Au cœur de notre galaxie, à environ 26 700 années-lumière de la Terre, se trouve un trou noir gigantesque, plus de 4 millions de fois supérieur à celui de notre Soleil, mais comprimé en une sphère de 12,5 millions de milles de large, soit environ le tiers de la distance séparant notre étoile d’origine.

Alors que les objets célestes sont attirés par le puits implacable de gravité du trou noir monstrueux – une source radio astronomique très brillante et super petite, habituellement désignée par les astronomes comme ‘Sagittarius A *’ -, ils sont aspirés, bien que certaines orbites soient profondément elliptiques, le corps jette un coup d’œil sur ce que l’on appelle l’horizon des événements (le point auquel même la lumière ne peut s’échapper).

Le fait de passer devant un trou noir accélère un corps céleste à des vitesses fantastiques, qui se sont révélées être une fraction importante de la vitesse de la lumière.

Comme les mouvements de nombreuses étoiles en orbite autour du Sagittaire A * ont été documentés visuellement à l’aide de télescopes installés au sommet d’une montagne en Amérique du Sud, l’un d’entre eux, connu sous le nom de S2, a une orbite d’une durée équivalente à 16 années terrestres.
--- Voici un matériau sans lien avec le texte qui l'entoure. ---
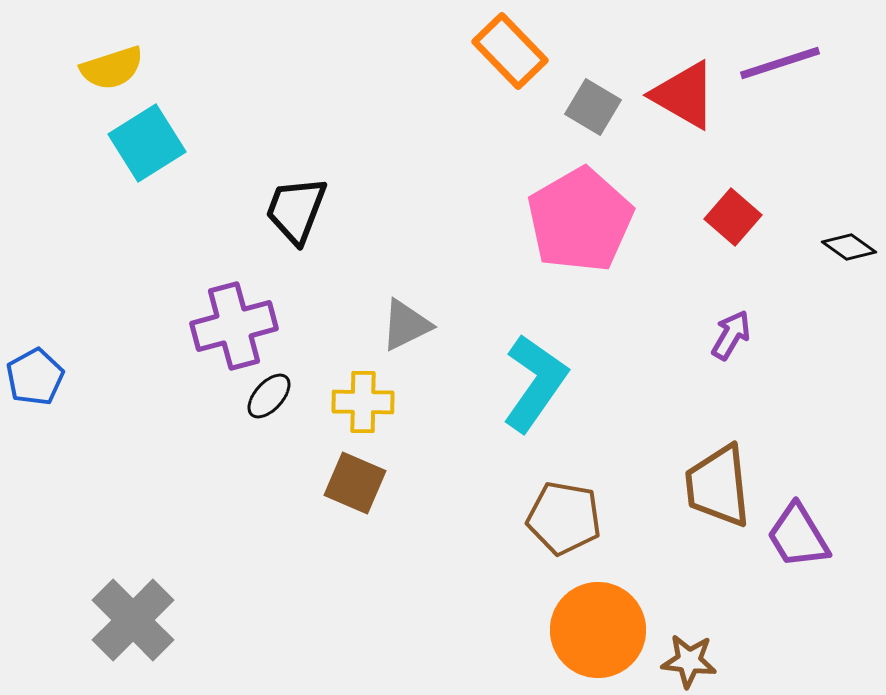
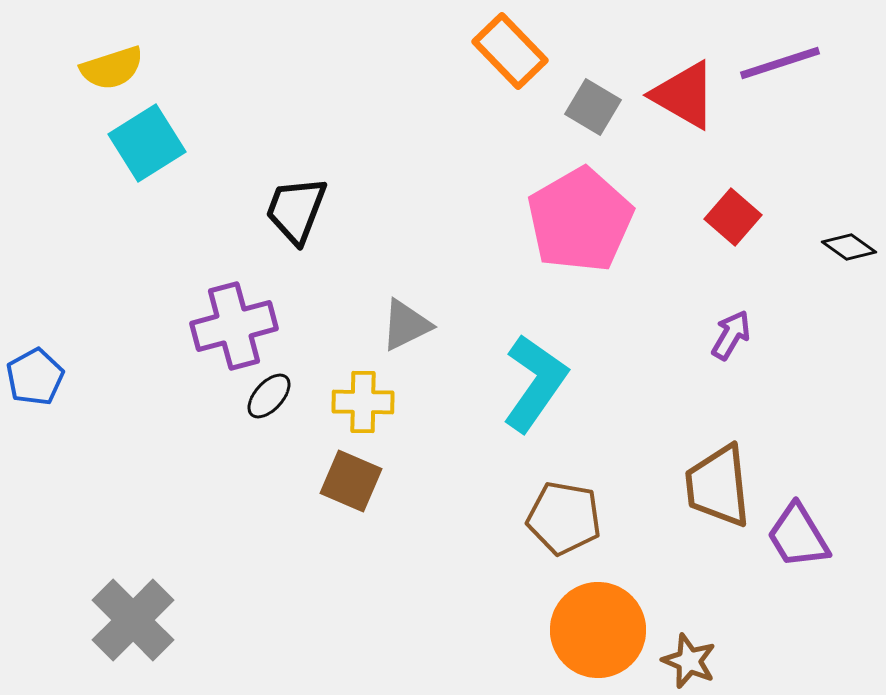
brown square: moved 4 px left, 2 px up
brown star: rotated 16 degrees clockwise
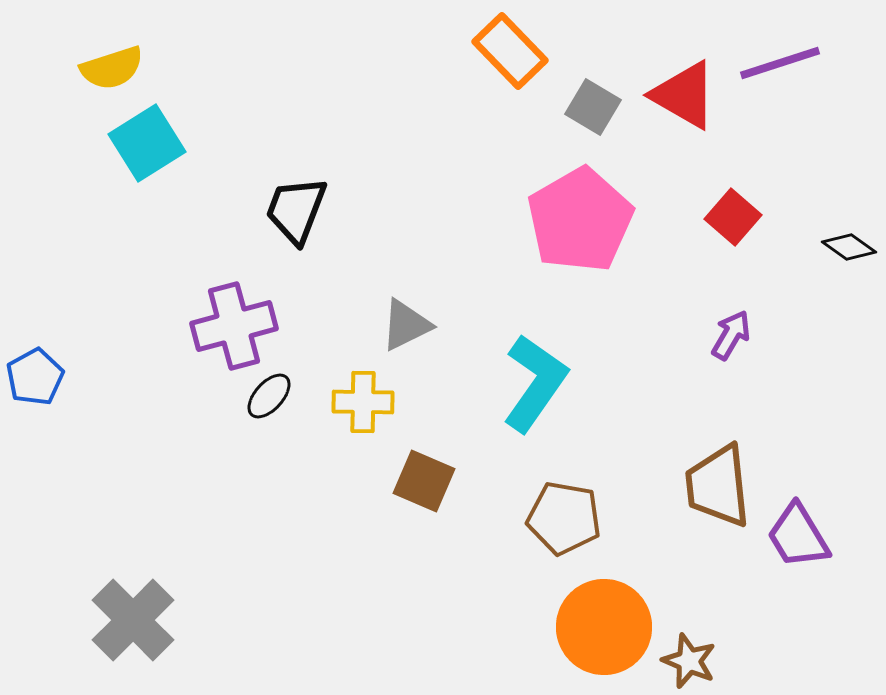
brown square: moved 73 px right
orange circle: moved 6 px right, 3 px up
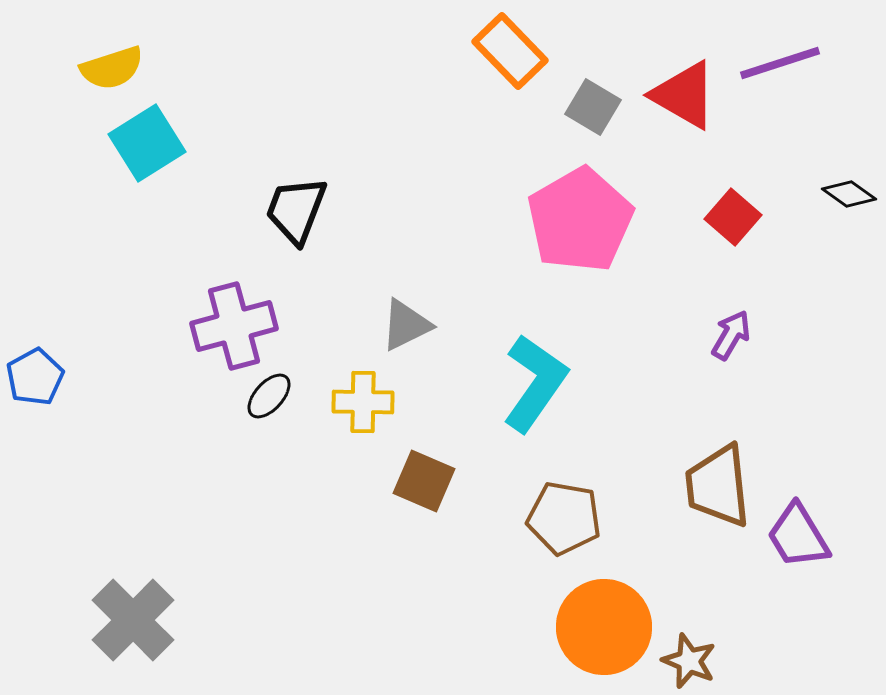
black diamond: moved 53 px up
L’horizon des événements du trou noir à 11 milliards de kilomètres, soit un peu plus loin que la distance actuelle entre notre Soleil et Voyager I (le premier vaisseau spatial interstellaire de l’humanité).
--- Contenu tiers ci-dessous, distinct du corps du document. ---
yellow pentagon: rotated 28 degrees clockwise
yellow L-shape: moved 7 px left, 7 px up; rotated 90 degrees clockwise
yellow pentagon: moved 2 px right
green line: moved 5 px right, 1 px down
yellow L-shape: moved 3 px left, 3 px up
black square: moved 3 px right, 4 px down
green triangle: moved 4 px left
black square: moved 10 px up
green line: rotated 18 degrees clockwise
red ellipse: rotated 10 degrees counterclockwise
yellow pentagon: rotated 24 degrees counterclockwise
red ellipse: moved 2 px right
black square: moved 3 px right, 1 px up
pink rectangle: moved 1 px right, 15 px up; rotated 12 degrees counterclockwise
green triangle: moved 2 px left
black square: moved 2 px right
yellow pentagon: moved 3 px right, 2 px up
Mais des objets tels que des nuages ​​de poussière – se rapprochant beaucoup plus d’un trou noir – s’agitent devant le monstre gravitationnel et deviennent par conséquent les sources de lumière continue les plus brillantes de l’univers connu.

En observant attentivement les signatures lumineuses visuelles de ces objets qui défilent devant le trou noir géant de la Voie lactée, les astronomes – utilisant un instrument appelé GRAVITY – combinent la lumière provenant de quatre grands télescopes qui font eux-mêmes partie du spectaculaire très grand télescope d’Atacama, au Chili. Au cours de 2018, nous avons noté avec joie des éruptions lumineuses soudaines émanant de très près de l’objet supermassif.

Comme les observations des éruptions apparaissaient dans le spectre infrarouge, les astronomes en ont déduit que la poussière surchauffée en orbite autour du trou noir et en interaction avec un champ magnétique provoquait la convergence de ce que l’on appelle les lignes de champ momentum, masse et énergie, s’enroulant puis soudainement, casser, libérant d’énormes quantités d’énergie explosive en un instant.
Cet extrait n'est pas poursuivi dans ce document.